Data excerpts.
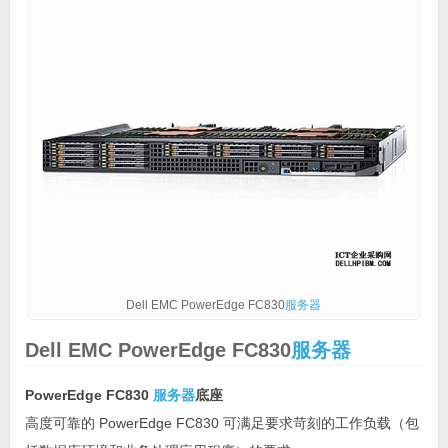
Dell EMC PowerEdge FC830
服务器
Dell EMC PowerEdge FC830
服务器
PowerEdge FC830
服务器
底座
高度可靠的 PowerEdge FC830 可满足要求苛刻的工作负载（包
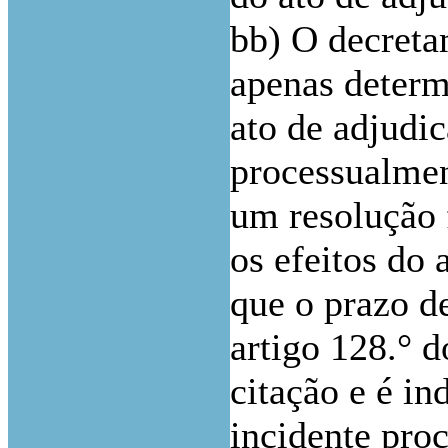
bb) O decreta
apenas determ
ato de adjudi
processualmen
um resolução 
os efeitos do
que o prazo de
artigo 128.° d
citação e é i
incidente pro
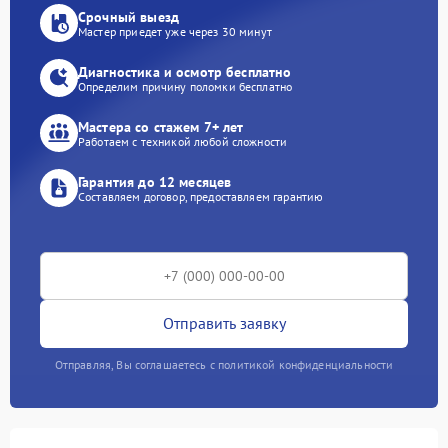
Срочный выезд
Мастер приедет уже через 30 минут
Диагностика и осмотр бесплатно
Определим причину поломки бесплатно
Мастера со стажем 7+ лет
Работаем с техникой любой сложности
Гарантия до 12 месяцев
Составляем договор, предоставляем гарантию
Отправить заявку
Отправляя, Вы соглашаетесь с политикой конфиденциальности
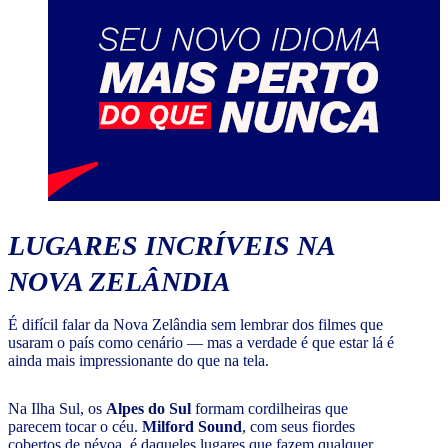
LUGARES INCRÍVEIS NA
NOVA ZELÂNDIA
É difícil falar da Nova Zelândia sem lembrar dos filmes que
usaram o país como cenário — mas a verdade é que estar lá é
ainda mais impressionante do que na tela.
Na Ilha Sul, os
Alpes do Sul
formam cordilheiras que
parecem tocar o céu.
Milford Sound
, com seus fiordes
cobertos de névoa, é daqueles lugares que fazem qualquer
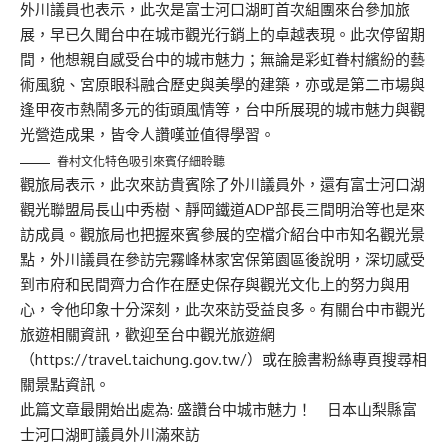
外川議員也表示，此次是富士河口湖町首次組團來台參加旅
展，早已久聞台中在城市觀光行銷上的卓越表現。此次停留期
間，他想親自感受台中的城市魅力；無論是彩虹眷村繽紛的藝
術風貌、宮原眼科融合歷史與美學的建築，亦或是第二市場與
逢甲夜市熱鬧多元的街頭風情等，台中所展現的城市魅力與觀
光營造成果，皆令人讚嘆並值得學習。
眷村文化特色吸引來賓仔細聆聽
觀旅局表示，此次來訪貴賓除了外川議員外，還有富士河口湖
觀光聯盟局長山中秀樹、靜岡鐵道ADP部長三間明治等也是來
訪成員。觀旅局也把握來賓參展的空檔介紹台中市知名觀光景
點，外川議員在參訪完霧峰林家宮保第園區後說明，深切感受
到市府和民間齊力合作在歷史保存與觀光文化上的努力與用
心，令他印象十分深刻，此次來訪受益良多。有關台中市觀光
旅遊相關資訊，歡迎至台中觀光旅遊網
（https://travel.taichung.gov.tw/）或在臉書粉絲專頁搜尋相
關景點資訊。
此篇文章最開始出處為:
盛讚台中城市魅力！ 日本山梨縣富
士河口湖町議員外川滿來訪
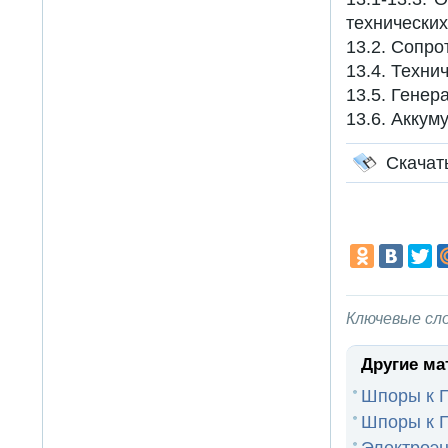
технических
13.2. Сопр
13.4. Техни
13.5. Генер
13.6. Аккум
Скачат
Ключевые сл
Другие ма
Шпоры к 
Шпоры к 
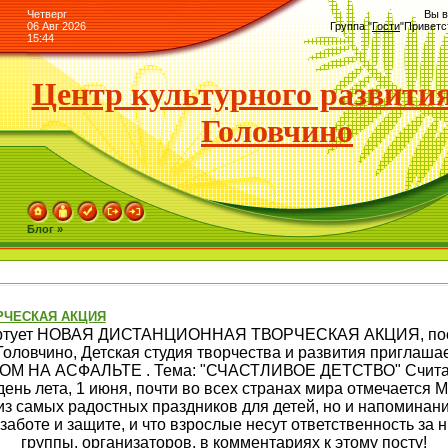
Четверг
Вы в
06 Авг 2026
Группа
"
Гости
"
Приветс
15:44
Центр культурного развития
Головчино
Блог »
РЧЕСКАЯ АКЦИЯ
 стартует НОВАЯ ДИСТАНЦИОННАЯ ТВОРЧЕСКАЯ АКЦИЯ, по
Головчино, Детская студия творчества и развития приглаша
М НА АСФАЛЬТЕ . Тема: "СЧАСТЛИВОЕ ДЕТСТВО" Считанны
 день лета, 1 июня, почти во всех странах мира отмечаетс
 из самых радостных праздников для детей, но и напоминани
заботе и защите, и что взрослые несут ответственность за 
группы, организаторов, в комментариях к этому посту!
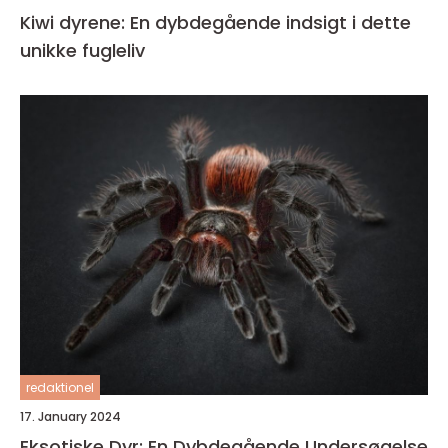
Kiwi dyrene: En dybdegående indsigt i dette
unikke fugleliv
redaktionel
17. January 2024
Eksotiske Dyr: En Dybdegående Undersøgelse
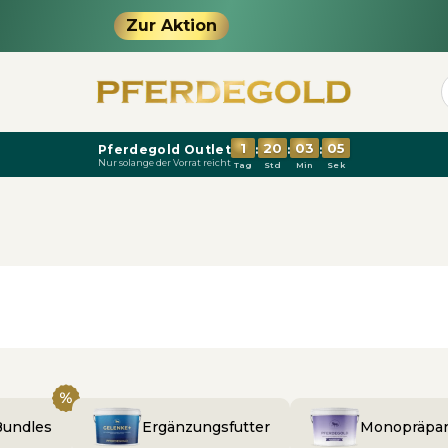
Zur Aktion
1
20
03
04
Pferdegold Outlet
:
:
:
Nur solange der Vorrat reicht
Tag
Std
Min
Sek
Bundles
Ergänzungsfutter
Monopräpar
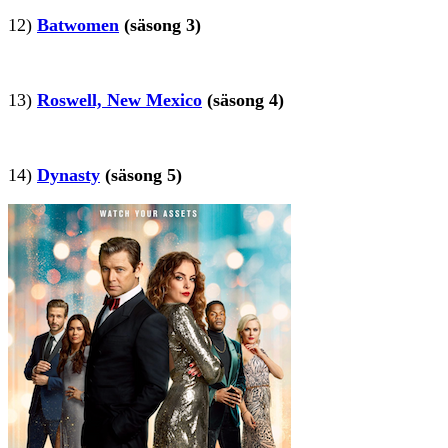
12)
Batwomen
(säsong 3)
13)
Roswell, New Mexico
(säsong 4)
14)
Dynasty
(säsong 5)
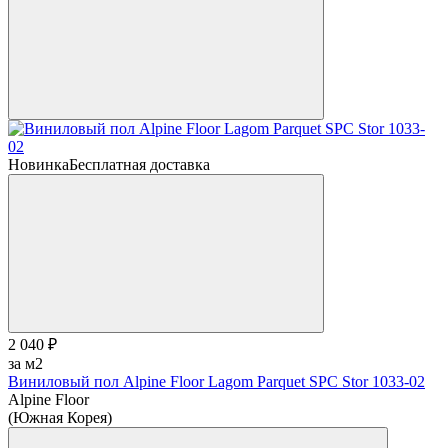
Новинка
Бесплатная доставка
2 040 ₽
за м2
Виниловый пол Alpine Floor Lagom Parquet SPC Stor 1033-02
Alpine Floor
(Южная Корея)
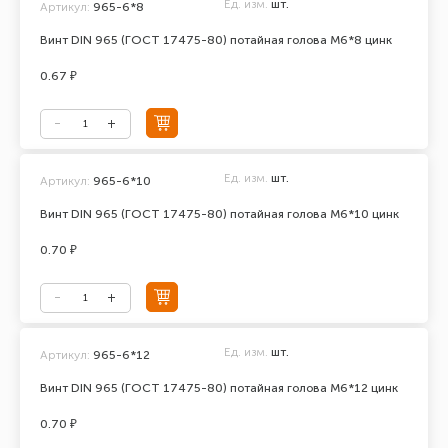
Ед. изм.
шт.
Артикул:
965-6*8
Винт DIN 965 (ГОСТ 17475-80) потайная голова М6*8 цинк
0.67 ₽
Ед. изм.
шт.
Артикул:
965-6*10
Винт DIN 965 (ГОСТ 17475-80) потайная голова М6*10 цинк
0.70 ₽
Ед. изм.
шт.
Артикул:
965-6*12
Винт DIN 965 (ГОСТ 17475-80) потайная голова М6*12 цинк
0.70 ₽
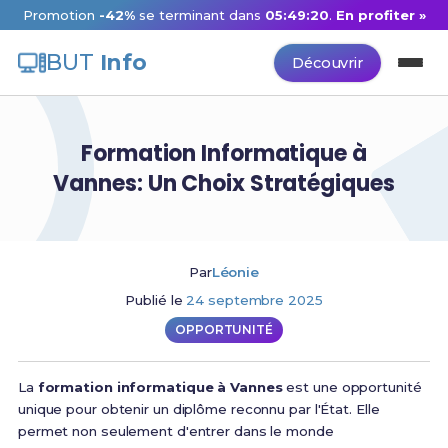
Promotion
-42%
se terminant dans
05:49:19
.
En profiter »
BUT
Info
Découvrir
Formation Informatique à
Vannes: Un Choix Stratégiques
Par
Léonie
Publié le
24 septembre 2025
OPPORTUNITÉ
La
formation informatique à Vannes
est une opportunité
unique pour obtenir un diplôme reconnu par l'État. Elle
permet non seulement d'entrer dans le monde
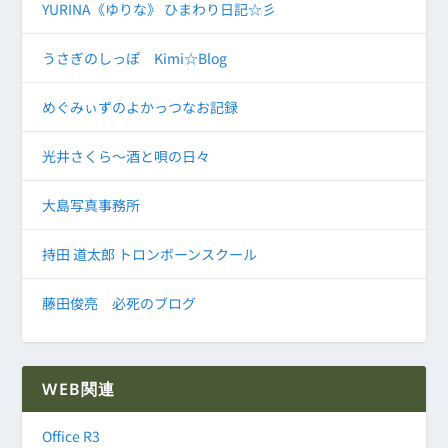
YURINA《ゆりな》 ひまわり日記☆彡
うさぎのしっぽ Kimi☆Blog
めぐみぃずのよかっつなお記録
光井さくら～酒と唄の日々
大島写真事務所
持田 道太郎 トロンボーンスクール
藤田俊亮 必死のブログ
WEB関連
Office R3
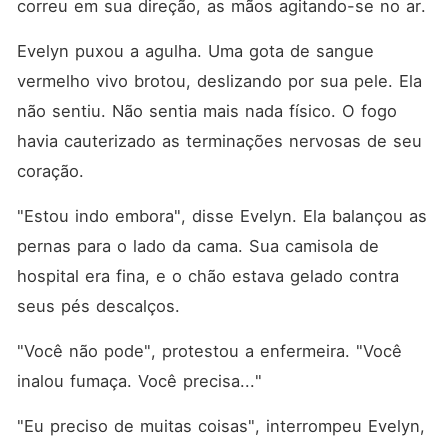
correu em sua direção, as mãos agitando-se no ar.
Evelyn puxou a agulha. Uma gota de sangue 
vermelho vivo brotou, deslizando por sua pele. Ela 
não sentiu. Não sentia mais nada físico. O fogo 
havia cauterizado as terminações nervosas de seu 
coração.
"Estou indo embora", disse Evelyn. Ela balançou as 
pernas para o lado da cama. Sua camisola de 
hospital era fina, e o chão estava gelado contra 
seus pés descalços.
"Você não pode", protestou a enfermeira. "Você 
inalou fumaça. Você precisa..."
"Eu preciso de muitas coisas", interrompeu Evelyn, 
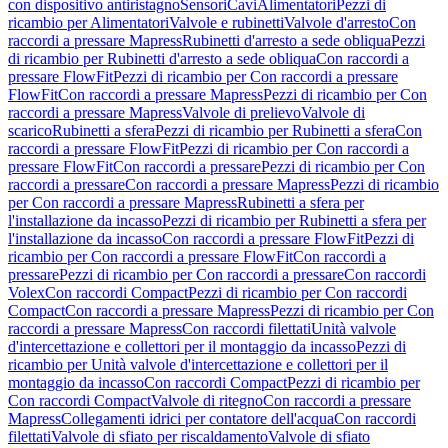
con dispositivo antiristagno
Sensori
Cavi
Alimentatori
Pezzi di
ricambio per Alimentatori
Valvole e rubinetti
Valvole d'arresto
Con
raccordi a pressare Mapress
Rubinetti d'arresto a sede obliqua
Pezzi
di ricambio per Rubinetti d'arresto a sede obliqua
Con raccordi a
pressare FlowFit
Pezzi di ricambio per Con raccordi a pressare
FlowFit
Con raccordi a pressare Mapress
Pezzi di ricambio per Con
raccordi a pressare Mapress
Valvole di prelievo
Valvole di
scarico
Rubinetti a sfera
Pezzi di ricambio per Rubinetti a sfera
Con
raccordi a pressare FlowFit
Pezzi di ricambio per Con raccordi a
pressare FlowFit
Con raccordi a pressare
Pezzi di ricambio per Con
raccordi a pressare
Con raccordi a pressare Mapress
Pezzi di ricambio
per Con raccordi a pressare Mapress
Rubinetti a sfera per
l'installazione da incasso
Pezzi di ricambio per Rubinetti a sfera per
l'installazione da incasso
Con raccordi a pressare FlowFit
Pezzi di
ricambio per Con raccordi a pressare FlowFit
Con raccordi a
pressare
Pezzi di ricambio per Con raccordi a pressare
Con raccordi
Volex
Con raccordi Compact
Pezzi di ricambio per Con raccordi
Compact
Con raccordi a pressare Mapress
Pezzi di ricambio per Con
raccordi a pressare Mapress
Con raccordi filettati
Unità valvole
d'intercettazione e collettori per il montaggio da incasso
Pezzi di
ricambio per Unità valvole d'intercettazione e collettori per il
montaggio da incasso
Con raccordi Compact
Pezzi di ricambio per
Con raccordi Compact
Valvole di ritegno
Con raccordi a pressare
Mapress
Collegamenti idrici per contatore dell'acqua
Con raccordi
filettati
Valvole di sfiato per riscaldamento
Valvole di sfiato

Work order. Restate every entry above word for word; no picture belongs in the copy.

Response.
Dell EMC PowerEdge FC830
服务器
Dell EMC PowerEdge FC830
服务器
PowerEdge FC830
服务器
底座
高度可靠的 PowerEdge FC830 可满足要求苛刻的工作负载（包
bb) O decreta
apenas determ
ato de adjudi
processualmen
um resolução 
os efeitos do
que o prazo de
artigo 128.° d
citação e é i
incidente pro
Срочный выезд
Мастер приедет уже через 30 минут
Диагностика и осмотр бесплатно
Определим причину поломки бесплатно
Мастера со стажем 7+ лет
Работаем с техникой любой сложности
Гарантия до 12 месяцев
Составляем договор, предоставляем гарантию
Отправить заявку
Отправляя, Вы соглашаетесь с политикой конфиденциальности
LUGARES INCRÍVEIS NA
NOVA ZELÂNDIA
É difícil falar da Nova Zelândia sem lembrar dos filmes que
usaram o país como cenário — mas a verdade é que estar lá é
ainda mais impressionante do que na tela.
Na Ilha Sul, os
Alpes do Sul
formam cordilheiras que
parecem tocar o céu.
Milford Sound
, com seus fiordes
cobertos de névoa, é daqueles lugares que fazem qualquer
外川議員也表示，此次是富士河口湖町首次組團來台參加旅
展，早已久聞台中在城市觀光行銷上的卓越表現。此次停留期
間，他想親自感受台中的城市魅力；無論是彩虹眷村繽紛的藝
術風貌、宮原眼科融合歷史與美學的建築，亦或是第二市場與
逢甲夜市熱鬧多元的街頭風情等，台中所展現的城市魅力與觀
光營造成果，皆令人讚嘆並值得學習。
眷村文化特色吸引來賓仔細聆聽
觀旅局表示，此次來訪貴賓除了外川議員外，還有富士河口湖
觀光聯盟局長山中秀樹、靜岡鐵道ADP部長三間明治等也是來
訪成員。觀旅局也把握來賓參展的空檔介紹台中市知名觀光景
點，外川議員在參訪完霧峰林家宮保第園區後說明，深切感受
到市府和民間齊力合作在歷史保存與觀光文化上的努力與用
心，令他印象十分深刻，此次來訪受益良多。有關台中市觀光
旅遊相關資訊，歡迎至台中觀光旅遊網
（https://travel.taichung.gov.tw/）或在臉書粉絲專頁搜尋相
關景點資訊。
此篇文章最開始出處為:
盛讚台中城市魅力！ 日本山梨縣富
士河口湖町議員外川滿來訪
технических
13.2. Сопр
13.4. Техни
13.5. Генер
13.6. Аккум
Скачат
Ключевые сл
Другие ма
Шпоры к 
Шпоры к 
Четверг
Вы в
06 Авг 2026
Группа
"
Гости
"
Приветс
15:44
Центр культурного развития
Головчино
Блог »
РЧЕСКАЯ АКЦИЯ
 стартует НОВАЯ ДИСТАНЦИОННАЯ ТВОРЧЕСКАЯ АКЦИЯ, по
Головчино, Детская студия творчества и развития приглаша
М НА АСФАЛЬТЕ . Тема: "СЧАСТЛИВОЕ ДЕТСТВО" Считанны
 день лета, 1 июня, почти во всех странах мира отмечаетс
 из самых радостных праздников для детей, но и напоминани
заботе и защите, и что взрослые несут ответственность за 
группы, организаторов, в комментариях к этому посту!
Kiwi dyrene: En dybdegående indsigt i dette
unikke fugleliv
redaktionel
17. January 2024
Eksotiske Dyr: En Dybdegående Undersøgelse
Zur Aktion
1
20
03
04
Pferdegold Outlet
:
:
:
Nur solange der Vorrat reicht
Tag
Std
Min
Sek
Bundles
Ergänzungsfutter
Monopräpar
12)
Batwomen
(säsong 3)
13)
Roswell, New Mexico
(säsong 4)
14)
Dynasty
(säsong 5)
Новинка
Бесплатная доставка
2 040 ₽
за м2
Виниловый пол Alpine Floor Lagom Parquet SPC Stor 1033-02
Alpine Floor
(Южная Корея)
Ед. изм.
шт.
Артикул:
965-6*8
Винт DIN 965 (ГОСТ 17475-80) потайная голова М6*8 цинк
0.67 ₽
Ед. изм.
шт.
Артикул:
965-6*10
Винт DIN 965 (ГОСТ 17475-80) потайная голова М6*10 цинк
0.70 ₽
Ед. изм.
шт.
Артикул:
965-6*12
Винт DIN 965 (ГОСТ 17475-80) потайная голова М6*12 цинк
0.70 ₽
Promotion
-42%
se terminant dans
05:49:19
.
En profiter »
BUT
Info
Découvrir
Formation Informatique à
Vannes: Un Choix Stratégiques
Par
Léonie
Publié le
24 septembre 2025
OPPORTUNITÉ
La
formation informatique à Vannes
est une opportunité
unique pour obtenir un diplôme reconnu par l'État. Elle
permet non seulement d'entrer dans le monde
YURINA《ゆりな》 ひまわり日記☆彡
うさぎのしっぽ Kimi☆Blog
めぐみぃずのよかっつなお記録
光井さくら～酒と唄の日々
大島写真事務所
持田 道太郎 トロンボーンスクール
藤田俊亮 必死のブログ
WEB関連
Office R3
correu em sua direção, as mãos agitando-se no ar.
Evelyn puxou a agulha. Uma gota de sangue 
vermelho vivo brotou, deslizando por sua pele. Ela 
não sentiu. Não sentia mais nada físico. O fogo 
havia cauterizado as terminações nervosas de seu 
coração.
"Estou indo embora", disse Evelyn. Ela balançou as 
pernas para o lado da cama. Sua camisola de 
hospital era fina, e o chão estava gelado contra 
seus pés descalços.
"Você não pode", protestou a enfermeira. "Você 
inalou fumaça. Você precisa..."
"Eu preciso de muitas coisas", interrompeu Evelyn, 
con dispositivo antiristagno
Sensori
Cavi
Alimentatori
Pezzi di
ricambio per Alimentatori
Valvole e rubinetti
Valvole d'arresto
Con
raccordi a pressare Mapress
Rubinetti d'arresto a sede obliqua
Pezzi
di ricambio per Rubinetti d'arresto a sede obliqua
Con raccordi a
pressare FlowFit
Pezzi di ricambio per Con raccordi a pressare
FlowFit
Con raccordi a pressare Mapress
Pezzi di ricambio per Con
raccordi a pressare Mapress
Valvole di prelievo
Valvole di
scarico
Rubinetti a sfera
Pezzi di ricambio per Rubinetti a sfera
Con
raccordi a pressare FlowFit
Pezzi di ricambio per Con raccordi a
pressare FlowFit
Con raccordi a pressare
Pezzi di ricambio per Con
raccordi a pressare
Con raccordi a pressare Mapress
Pezzi di ricambio
per Con raccordi a pressare Mapress
Rubinetti a sfera per
l'installazione da incasso
Pezzi di ricambio per Rubinetti a sfera per
l'installazione da incasso
Con raccordi a pressare FlowFit
Pezzi di
ricambio per Con raccordi a pressare FlowFit
Con raccordi a
pressare
Pezzi di ricambio per Con raccordi a pressare
Con raccordi
Volex
Con raccordi Compact
Pezzi di ricambio per Con raccordi
Compact
Con raccordi a pressare Mapress
Pezzi di ricambio per Con
raccordi a pressare Mapress
Con raccordi filettati
Unità valvole
d'intercettazione e collettori per il montaggio da incasso
Pezzi di
ricambio per Unità valvole d'intercettazione e collettori per il
montaggio da incasso
Con raccordi Compact
Pezzi di ricambio per
Con raccordi Compact
Valvole di ritegno
Con raccordi a pressare
Mapress
Collegamenti idrici per contatore dell'acqua
Con raccordi
filettati
Valvole di sfiato per riscaldamento
Valvole di sfiato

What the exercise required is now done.